The lines below are to be quoted exactly, from the first through the one that contains "Volim Ne Kadar?".

Saved entries

☆ ☆ ☆

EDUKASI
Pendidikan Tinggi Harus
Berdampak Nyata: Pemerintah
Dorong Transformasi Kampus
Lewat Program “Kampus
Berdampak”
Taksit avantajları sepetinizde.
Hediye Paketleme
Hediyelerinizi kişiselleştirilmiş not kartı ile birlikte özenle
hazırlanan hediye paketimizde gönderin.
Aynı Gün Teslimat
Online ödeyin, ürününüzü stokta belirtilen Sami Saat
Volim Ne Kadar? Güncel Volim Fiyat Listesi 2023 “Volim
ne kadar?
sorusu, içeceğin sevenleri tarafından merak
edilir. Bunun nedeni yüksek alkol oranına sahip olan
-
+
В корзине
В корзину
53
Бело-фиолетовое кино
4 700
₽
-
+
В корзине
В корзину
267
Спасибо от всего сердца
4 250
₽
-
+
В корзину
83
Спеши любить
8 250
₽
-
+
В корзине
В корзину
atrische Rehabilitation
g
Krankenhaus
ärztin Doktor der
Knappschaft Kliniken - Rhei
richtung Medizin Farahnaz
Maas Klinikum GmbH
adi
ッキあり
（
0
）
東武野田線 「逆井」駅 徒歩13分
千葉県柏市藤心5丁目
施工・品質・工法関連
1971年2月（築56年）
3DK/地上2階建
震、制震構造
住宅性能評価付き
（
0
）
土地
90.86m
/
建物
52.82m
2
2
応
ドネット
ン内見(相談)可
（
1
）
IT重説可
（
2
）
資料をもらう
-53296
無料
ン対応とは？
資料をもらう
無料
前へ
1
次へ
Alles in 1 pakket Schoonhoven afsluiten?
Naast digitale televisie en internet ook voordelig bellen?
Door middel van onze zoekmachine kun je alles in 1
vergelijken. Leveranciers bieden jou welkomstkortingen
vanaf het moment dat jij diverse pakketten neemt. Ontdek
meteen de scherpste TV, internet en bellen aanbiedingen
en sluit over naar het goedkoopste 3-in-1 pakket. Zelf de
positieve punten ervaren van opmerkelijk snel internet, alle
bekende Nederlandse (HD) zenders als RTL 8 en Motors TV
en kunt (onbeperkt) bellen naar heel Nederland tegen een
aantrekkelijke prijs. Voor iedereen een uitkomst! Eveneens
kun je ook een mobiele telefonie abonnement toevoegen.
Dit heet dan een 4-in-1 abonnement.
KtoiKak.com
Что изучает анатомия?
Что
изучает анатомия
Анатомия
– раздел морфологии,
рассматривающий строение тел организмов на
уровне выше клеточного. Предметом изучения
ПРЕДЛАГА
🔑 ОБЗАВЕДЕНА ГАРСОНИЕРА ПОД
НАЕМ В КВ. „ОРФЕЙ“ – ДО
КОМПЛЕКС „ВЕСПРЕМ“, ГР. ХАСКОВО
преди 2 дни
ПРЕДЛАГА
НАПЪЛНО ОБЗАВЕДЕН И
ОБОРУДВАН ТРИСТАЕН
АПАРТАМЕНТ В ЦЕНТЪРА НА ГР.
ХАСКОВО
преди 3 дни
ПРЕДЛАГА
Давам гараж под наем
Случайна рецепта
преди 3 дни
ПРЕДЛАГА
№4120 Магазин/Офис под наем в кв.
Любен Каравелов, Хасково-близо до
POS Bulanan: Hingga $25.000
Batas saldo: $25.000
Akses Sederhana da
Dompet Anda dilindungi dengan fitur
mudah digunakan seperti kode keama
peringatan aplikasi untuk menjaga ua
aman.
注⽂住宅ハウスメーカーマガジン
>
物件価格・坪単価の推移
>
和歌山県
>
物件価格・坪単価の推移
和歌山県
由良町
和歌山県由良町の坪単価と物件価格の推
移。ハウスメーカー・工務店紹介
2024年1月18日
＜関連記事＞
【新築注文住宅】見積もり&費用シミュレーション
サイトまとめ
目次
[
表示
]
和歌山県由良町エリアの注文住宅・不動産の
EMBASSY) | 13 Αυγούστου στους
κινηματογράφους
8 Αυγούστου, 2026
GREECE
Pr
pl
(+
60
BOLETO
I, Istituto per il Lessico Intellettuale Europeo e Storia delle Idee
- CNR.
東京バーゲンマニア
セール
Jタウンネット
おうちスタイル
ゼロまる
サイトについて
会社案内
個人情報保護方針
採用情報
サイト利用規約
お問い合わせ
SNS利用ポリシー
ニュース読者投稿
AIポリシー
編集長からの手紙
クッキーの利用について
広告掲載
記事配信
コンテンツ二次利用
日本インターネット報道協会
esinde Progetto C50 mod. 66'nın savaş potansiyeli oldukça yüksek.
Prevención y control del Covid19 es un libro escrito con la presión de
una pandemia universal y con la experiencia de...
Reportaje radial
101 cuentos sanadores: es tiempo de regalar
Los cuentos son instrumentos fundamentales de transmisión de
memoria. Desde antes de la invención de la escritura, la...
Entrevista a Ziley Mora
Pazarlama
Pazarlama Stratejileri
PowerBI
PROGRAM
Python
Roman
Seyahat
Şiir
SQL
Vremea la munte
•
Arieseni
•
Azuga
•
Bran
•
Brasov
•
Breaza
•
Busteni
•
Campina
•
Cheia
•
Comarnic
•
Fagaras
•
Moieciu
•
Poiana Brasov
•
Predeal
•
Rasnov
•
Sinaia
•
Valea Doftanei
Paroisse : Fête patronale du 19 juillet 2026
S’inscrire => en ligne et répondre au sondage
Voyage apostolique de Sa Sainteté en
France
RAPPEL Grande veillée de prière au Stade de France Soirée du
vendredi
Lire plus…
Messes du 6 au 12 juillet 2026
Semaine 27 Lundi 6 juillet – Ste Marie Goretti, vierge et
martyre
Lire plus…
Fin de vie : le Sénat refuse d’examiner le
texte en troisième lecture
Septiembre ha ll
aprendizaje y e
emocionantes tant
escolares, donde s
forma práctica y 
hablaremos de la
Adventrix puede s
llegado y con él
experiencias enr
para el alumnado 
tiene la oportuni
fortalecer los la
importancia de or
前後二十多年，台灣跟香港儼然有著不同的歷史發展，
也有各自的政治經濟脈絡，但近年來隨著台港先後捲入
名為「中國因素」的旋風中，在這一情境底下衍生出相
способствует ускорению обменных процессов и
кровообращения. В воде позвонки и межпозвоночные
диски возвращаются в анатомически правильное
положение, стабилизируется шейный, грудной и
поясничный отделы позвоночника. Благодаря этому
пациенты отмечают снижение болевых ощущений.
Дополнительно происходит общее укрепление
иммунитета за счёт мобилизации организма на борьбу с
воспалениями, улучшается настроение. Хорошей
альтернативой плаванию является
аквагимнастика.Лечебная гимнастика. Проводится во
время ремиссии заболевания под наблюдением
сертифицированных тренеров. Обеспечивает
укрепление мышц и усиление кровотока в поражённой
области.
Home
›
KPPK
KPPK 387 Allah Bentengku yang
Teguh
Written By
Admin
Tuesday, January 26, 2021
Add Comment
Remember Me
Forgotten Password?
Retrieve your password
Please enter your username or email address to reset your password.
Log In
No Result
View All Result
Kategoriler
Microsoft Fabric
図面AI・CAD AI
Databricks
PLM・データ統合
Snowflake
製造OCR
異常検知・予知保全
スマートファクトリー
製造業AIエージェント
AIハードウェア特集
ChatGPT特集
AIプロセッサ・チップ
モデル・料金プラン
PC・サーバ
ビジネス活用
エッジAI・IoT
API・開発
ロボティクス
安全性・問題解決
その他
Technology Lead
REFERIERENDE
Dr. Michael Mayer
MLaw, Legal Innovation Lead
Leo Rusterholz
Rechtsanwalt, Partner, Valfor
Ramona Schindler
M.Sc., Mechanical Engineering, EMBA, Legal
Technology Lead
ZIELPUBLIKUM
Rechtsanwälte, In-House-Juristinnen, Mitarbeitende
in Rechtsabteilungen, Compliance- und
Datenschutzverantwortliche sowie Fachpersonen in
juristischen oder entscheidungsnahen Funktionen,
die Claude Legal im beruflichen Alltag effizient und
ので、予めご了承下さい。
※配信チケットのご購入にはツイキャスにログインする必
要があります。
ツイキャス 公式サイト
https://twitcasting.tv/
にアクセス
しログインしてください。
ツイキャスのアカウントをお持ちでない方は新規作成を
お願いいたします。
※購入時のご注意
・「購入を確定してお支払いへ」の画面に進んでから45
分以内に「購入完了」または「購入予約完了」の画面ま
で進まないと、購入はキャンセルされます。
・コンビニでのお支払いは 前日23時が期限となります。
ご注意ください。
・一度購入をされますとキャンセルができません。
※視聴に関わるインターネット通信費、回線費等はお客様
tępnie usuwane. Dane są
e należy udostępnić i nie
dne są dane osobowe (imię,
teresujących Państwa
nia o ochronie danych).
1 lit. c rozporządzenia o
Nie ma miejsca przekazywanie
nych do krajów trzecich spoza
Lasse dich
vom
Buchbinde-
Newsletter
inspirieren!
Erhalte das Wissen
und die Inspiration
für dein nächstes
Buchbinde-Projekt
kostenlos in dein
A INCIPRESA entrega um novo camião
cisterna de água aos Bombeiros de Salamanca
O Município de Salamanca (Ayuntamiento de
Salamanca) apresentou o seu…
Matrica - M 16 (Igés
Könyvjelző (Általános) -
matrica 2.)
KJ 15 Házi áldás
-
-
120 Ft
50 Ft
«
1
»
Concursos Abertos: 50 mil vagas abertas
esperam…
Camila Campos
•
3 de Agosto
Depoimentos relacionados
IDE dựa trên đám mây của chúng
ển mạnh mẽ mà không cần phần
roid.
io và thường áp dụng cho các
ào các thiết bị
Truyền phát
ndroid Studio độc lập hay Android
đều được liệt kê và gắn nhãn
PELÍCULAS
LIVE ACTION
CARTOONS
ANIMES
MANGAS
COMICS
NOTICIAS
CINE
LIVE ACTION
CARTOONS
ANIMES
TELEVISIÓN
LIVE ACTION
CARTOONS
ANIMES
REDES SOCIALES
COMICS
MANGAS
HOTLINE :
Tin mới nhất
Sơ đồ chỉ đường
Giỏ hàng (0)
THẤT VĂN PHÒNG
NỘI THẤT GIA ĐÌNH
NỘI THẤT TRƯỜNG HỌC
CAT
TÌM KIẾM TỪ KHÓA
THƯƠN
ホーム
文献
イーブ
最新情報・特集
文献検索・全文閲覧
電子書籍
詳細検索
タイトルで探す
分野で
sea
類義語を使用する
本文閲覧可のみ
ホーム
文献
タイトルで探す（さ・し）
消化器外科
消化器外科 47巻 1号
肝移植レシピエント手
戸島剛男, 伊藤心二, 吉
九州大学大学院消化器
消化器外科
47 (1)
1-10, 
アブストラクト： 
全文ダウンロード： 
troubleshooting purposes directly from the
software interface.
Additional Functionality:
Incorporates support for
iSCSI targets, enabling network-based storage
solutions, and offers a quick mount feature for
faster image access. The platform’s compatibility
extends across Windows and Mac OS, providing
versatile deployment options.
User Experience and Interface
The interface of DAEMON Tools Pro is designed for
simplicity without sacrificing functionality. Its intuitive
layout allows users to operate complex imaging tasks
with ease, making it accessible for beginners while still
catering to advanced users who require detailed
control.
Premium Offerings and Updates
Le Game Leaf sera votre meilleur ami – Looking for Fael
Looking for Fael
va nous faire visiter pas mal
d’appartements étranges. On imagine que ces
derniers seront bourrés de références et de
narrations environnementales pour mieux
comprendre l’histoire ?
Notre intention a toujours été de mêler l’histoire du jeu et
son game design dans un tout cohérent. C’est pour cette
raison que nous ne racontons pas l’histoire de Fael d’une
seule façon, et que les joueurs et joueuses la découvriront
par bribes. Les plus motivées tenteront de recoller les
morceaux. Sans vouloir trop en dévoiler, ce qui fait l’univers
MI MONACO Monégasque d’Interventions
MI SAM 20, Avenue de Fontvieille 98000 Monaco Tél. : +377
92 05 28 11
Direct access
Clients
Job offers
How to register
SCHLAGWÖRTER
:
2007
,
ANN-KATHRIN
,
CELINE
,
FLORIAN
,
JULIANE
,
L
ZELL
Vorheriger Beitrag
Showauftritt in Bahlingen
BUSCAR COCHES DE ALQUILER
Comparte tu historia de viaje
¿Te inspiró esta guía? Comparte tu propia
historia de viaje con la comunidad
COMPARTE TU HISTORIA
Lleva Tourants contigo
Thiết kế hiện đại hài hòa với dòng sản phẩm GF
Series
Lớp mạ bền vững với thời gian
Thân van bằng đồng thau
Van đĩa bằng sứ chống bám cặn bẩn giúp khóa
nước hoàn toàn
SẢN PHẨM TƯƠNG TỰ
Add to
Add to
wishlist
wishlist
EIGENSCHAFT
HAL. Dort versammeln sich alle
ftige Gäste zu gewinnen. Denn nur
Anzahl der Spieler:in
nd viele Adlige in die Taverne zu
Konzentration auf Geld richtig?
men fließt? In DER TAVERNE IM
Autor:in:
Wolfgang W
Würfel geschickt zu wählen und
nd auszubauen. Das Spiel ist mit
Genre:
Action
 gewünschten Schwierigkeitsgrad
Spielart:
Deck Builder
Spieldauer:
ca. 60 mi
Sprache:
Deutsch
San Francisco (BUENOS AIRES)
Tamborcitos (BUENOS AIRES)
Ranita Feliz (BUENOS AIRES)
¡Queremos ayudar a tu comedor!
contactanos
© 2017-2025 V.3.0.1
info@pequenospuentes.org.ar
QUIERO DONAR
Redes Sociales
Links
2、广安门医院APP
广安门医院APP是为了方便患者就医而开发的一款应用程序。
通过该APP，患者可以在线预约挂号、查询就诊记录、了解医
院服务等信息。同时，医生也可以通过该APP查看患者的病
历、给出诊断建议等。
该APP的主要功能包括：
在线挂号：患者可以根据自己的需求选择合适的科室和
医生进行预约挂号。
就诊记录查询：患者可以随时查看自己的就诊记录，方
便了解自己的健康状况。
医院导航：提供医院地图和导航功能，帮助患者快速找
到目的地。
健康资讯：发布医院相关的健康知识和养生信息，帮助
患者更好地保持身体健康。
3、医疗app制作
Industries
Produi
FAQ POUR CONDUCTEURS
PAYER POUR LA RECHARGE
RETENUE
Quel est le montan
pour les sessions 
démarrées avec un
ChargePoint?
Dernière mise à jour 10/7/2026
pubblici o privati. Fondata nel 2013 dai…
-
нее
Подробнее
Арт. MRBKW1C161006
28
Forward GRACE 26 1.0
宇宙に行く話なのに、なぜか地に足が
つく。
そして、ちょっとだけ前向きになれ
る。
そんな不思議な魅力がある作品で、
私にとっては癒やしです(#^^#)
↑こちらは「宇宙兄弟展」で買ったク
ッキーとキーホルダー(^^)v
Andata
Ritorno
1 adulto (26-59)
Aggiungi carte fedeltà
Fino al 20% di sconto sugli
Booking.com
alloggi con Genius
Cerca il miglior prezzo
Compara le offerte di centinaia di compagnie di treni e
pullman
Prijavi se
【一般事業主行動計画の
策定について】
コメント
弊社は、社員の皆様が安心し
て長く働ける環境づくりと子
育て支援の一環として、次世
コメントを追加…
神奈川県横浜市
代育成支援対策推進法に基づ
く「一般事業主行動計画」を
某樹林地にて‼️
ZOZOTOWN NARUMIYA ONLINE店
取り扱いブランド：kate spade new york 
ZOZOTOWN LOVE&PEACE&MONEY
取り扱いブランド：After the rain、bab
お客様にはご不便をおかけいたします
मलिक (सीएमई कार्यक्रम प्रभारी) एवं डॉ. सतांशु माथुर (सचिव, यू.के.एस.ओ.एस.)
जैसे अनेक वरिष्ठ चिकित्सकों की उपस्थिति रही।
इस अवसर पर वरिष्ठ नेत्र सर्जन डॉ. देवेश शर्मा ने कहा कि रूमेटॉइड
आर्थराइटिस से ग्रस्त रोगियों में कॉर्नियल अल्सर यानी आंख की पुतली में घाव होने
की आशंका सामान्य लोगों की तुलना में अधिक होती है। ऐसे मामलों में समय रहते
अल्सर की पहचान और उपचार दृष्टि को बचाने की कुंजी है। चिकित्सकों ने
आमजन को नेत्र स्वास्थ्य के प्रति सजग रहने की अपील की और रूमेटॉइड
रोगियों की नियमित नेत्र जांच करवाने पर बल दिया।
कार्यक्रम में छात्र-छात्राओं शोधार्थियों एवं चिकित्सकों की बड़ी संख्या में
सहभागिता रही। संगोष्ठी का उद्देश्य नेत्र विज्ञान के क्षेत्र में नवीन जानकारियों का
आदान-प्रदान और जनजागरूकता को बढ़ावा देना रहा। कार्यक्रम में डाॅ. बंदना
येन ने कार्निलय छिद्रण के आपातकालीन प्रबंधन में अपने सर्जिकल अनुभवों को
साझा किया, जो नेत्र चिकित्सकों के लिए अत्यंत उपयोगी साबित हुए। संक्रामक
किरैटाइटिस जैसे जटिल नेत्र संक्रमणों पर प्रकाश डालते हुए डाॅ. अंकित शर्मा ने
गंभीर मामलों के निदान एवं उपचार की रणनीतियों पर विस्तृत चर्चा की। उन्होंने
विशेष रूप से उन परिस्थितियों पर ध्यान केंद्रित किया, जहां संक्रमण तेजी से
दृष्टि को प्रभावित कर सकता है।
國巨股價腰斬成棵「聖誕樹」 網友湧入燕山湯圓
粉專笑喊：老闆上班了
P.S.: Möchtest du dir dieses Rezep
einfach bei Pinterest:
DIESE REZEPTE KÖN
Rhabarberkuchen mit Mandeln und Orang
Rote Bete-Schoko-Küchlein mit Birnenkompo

☆ ☆ ☆

→ Problem solution:
EDUKASI
Pendidikan Tinggi Harus
Berdampak Nyata: Pemerintah
Dorong Transformasi Kampus
Lewat Program “Kampus
Berdampak”
Taksit avantajları sepetinizde.
Hediye Paketleme
Hediyelerinizi kişiselleştirilmiş not kartı ile birlikte özenle
hazırlanan hediye paketimizde gönderin.
Aynı Gün Teslimat
Online ödeyin, ürününüzü stokta belirtilen Sami Saat
Volim Ne Kadar? Güncel Volim Fiyat Listesi 2023 “Volim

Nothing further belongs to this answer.